Re: [Qemu-devel] [PATCH v2 4/5] qcow2: More complete consistency check

Max Reitz Thu, 29 Aug 2013 05:11:20 -0700

Am 29.08.2013 13:36, schrieb Kevin Wolf:

Am 28.08.2013 um 16:55 hat Max Reitz geschrieben:

The qcow2_check_refcounts function has been extended to be able to fix
OFLAG_COPIED errors and multiple references on refcount blocks.


If no corruptions remain after an image repair (and no errors have been
encountered), clear the corrupt flag in qcow2_check.

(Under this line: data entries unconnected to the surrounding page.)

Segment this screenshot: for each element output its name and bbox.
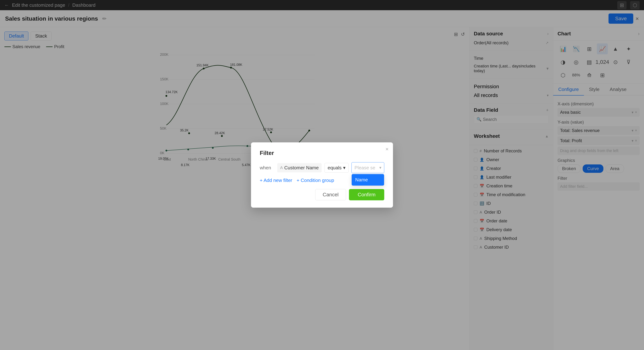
filter-dropdown: Name (352, 174, 384, 186)
add-condition-group-button[interactable]: + Condition group (297, 178, 334, 183)
filter-select-wrapper: Please select Name ▾ Name (352, 162, 384, 173)
modal-close-button[interactable]: × (385, 146, 388, 152)
modal-footer: Cancel Confirm (260, 189, 384, 200)
filter-field-tag: A Customer Name (277, 163, 322, 172)
filter-select[interactable]: Please select Name (352, 162, 384, 173)
filter-row: when A Customer Name equals ▾ Please sel… (260, 162, 384, 173)
filter-modal: Filter × when A Customer Name equals ▾ P… (251, 142, 393, 208)
confirm-button[interactable]: Confirm (349, 189, 384, 200)
modal-overlay[interactable]: Filter × when A Customer Name equals ▾ P… (0, 0, 644, 350)
modal-title: Filter (260, 150, 384, 156)
filter-field-icon: A (280, 165, 283, 170)
cancel-button[interactable]: Cancel (315, 189, 346, 200)
filter-operator[interactable]: equals ▾ (324, 163, 348, 173)
dropdown-item-name[interactable]: Name (352, 174, 384, 186)
filter-operator-chevron: ▾ (343, 165, 346, 171)
filter-field-name: Customer Name (284, 165, 319, 171)
filter-when-label: when (260, 165, 274, 171)
filter-operator-label: equals (328, 165, 342, 171)
add-new-filter-button[interactable]: + Add new filter (260, 178, 292, 183)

Signed-off-by: Max Reitz <mre...@redhat.com>

This would be easier to review if you kept the code changes of the
actual check (mostly code movement, I guess) and the repair of each type
of errors in separate patches.

  block/qcow2-cluster.c  |   4 +-
  block/qcow2-refcount.c | 249 ++++++++++++++++++++++++++++++++++++++++++-------
  block/qcow2.c          |   6 +-
  block/qcow2.h          |   1 +
  include/block/block.h  |   1 +
  5 files changed, 222 insertions(+), 39 deletions(-)
@@ -1240,7 +1243,8 @@ int qcow2_check_refcounts(BlockDriverState *bs, 
BdrvCheckResult *res,
  {
      BDRVQcowState *s = bs->opaque;
      int64_t size, i, highest_cluster;
-    int nb_clusters, refcount1, refcount2;
+    uint64_t *l2_table = NULL;
+    int nb_clusters, refcount1, refcount2, j;
      QCowSnapshot *sn;
      uint16_t *refcount_table;
      int ret;
@@ -1305,10 +1309,85 @@ int qcow2_check_refcounts(BlockDriverState *bs, 
BdrvCheckResult *res,
              inc_refcounts(bs, res, refcount_table, nb_clusters,
                  offset, s->cluster_size);
              if (refcount_table[cluster] != 1) {
-                fprintf(stderr, "ERROR refcount block %" PRId64
+                fprintf(stderr, "%s refcount block %" PRId64
                      " refcount=%d\n",
+                    fix & BDRV_FIX_ERRORS ? "Repairing" :
+                                            "ERROR",
                      i, refcount_table[cluster]);
-                res->corruptions++;
+                if (fix & BDRV_FIX_ERRORS) {

This is a quite long if block. Probably worth splitting into its own
function. (The res->corruptions++ part could be in a common fail: part
then.)

Seems reasonable.

+                    int64_t new_offset;
+                    void *refcount_block;
+
+                    /* allocate new refcount block */
+                    new_offset = qcow2_alloc_clusters(bs, s->cluster_size);

How trustworthy is qcow2_alloc_clusters() when we know that our refcount
information is corrupted? Couldn't we end up accidentally overwriting
things?

I personally don't really see any other way to do this than to just failwithout any attempt on repairing. If the refcounts are completelybroken, I don't see a reasonable way of allocating a free cluster.Furthermore, the following pre-write check should at least prevent thisfrom overwriting any metadata.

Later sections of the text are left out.